The BALTEX Assessment of Climate Change in the Baltic Sea Basin is an effort to determine the state of knowledge about climate, climate change and climate impact in the Baltic Sea catchment. Its process follows the IPCC to some extent, with an international sterring committee, a list auf lead authors, and an independent review process. The first report came out in 2008 - named BACC-1; now, a second report BACC-2 is in its finishing phase. All lead authors of BACC-2 are new, while some of the lead authors of BACC-1 have become members of the steering committee.
In a series of threads, we will present a number of issues of BACC for discussion. We start with:
(1) The process, and the results
Principles of the BACC process are
- The assessment is a synthesis of material drawn comprehensively from the available scientifically legitimate literature (e.g. peer reviewed literature, conference proceedings, reports of scientific institutes).
- Influence or funding from groups with a political, economical or ideological agenda is not allowed; however, questions from such groups are welcome.
- If a consensus view cannot be found in the above defined literature, this is clearly stated and the differing views are documented. The assessment thus encompasses the knowledge about what scientists agree on but also identify cases of disagreement or knowledge gaps.
- The assessment is evaluated by independent scientific reviewers.
The overall assessment of BACC-1 from 2008 was
- Presently a warming is going on in the Baltic Sea region and will continue throughout the 21st century.
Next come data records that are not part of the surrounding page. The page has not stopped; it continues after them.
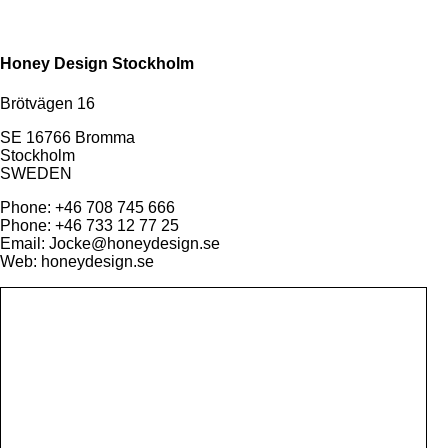
Honey Design Stockholm
Brötvägen 16
SE 16766 Bromma
Stockholm
SWEDEN
Phone: +46 708 745 666
Phone: +46 733 12 77 25
Email: Jocke@honeydesign.se
Web: honeydesign.se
- BACC considers it plausible that this warming is at least partly related to anthropogenic factors.
- So far, and in the next few decades, the signal is limited to temperature and directly related variables, such as ice conditions.
- Later, changes in the water cycle are expected to become obvious.
- This regional warming will have a variety of effects on terrestrial and marine ecosystems – some predictable such as the changes in the phenology others so far hardly predictable.
The full BACC-1 report was published in the book
The BACC author team, 2008: Assessment of Climate Change in the Baltic Sea Basin. Springer Verlag Berlin - Heidelberg; ISBN 978-3-540-72785, 473 pp
which is now released from copyright so that it can be downloaded.
More than 80 scientists from almost all countries in the Baltic Sea Basin have contributed.
The results of the second assessment BACC-2 exist in a preliminary version , with the key assertions
- New assessment finds results of BACC I valid
- Significant detail and additional material has been found and assessed. Some contested issues have been reconciled (e.g. sea surface temperature trends)
- Ability to run multi-model ensembles seems a major addition; first signs of detection studies, but attribution still weak
- Regional climate models still suffer from partly severe biases; the effect of certain drivers (aerosols, land use change) on regional climate statistics cannot be described by these models.
- Homogeneity is still a problem and sometimes not taken seriously enough
- The issue of multiple drivers on ecosystems and socio-economy is recognized, but more efforts to deal with are needed
- In many cases, the relative importance of different drivers, not only climate change, needs to be evaluated.
The link to the preliminary version of the second assessment BACC-2 does not work for me.
ReplyDeleteGreat to hear that homogenization is taken seriously by Baltex. There are so many papers analysing changes in raw or insufficiently homogenized data, which may well be non-climatic changes. Looks like project science has produced a state where people no longer care about the quality of their data. Publish or perish.
Please click the download button on the academia.edu page - may take a while until the ppt shows up in the box. - better so?
ReplyDeleteYes, now it would work, for someone willing to register and give his e-mail out.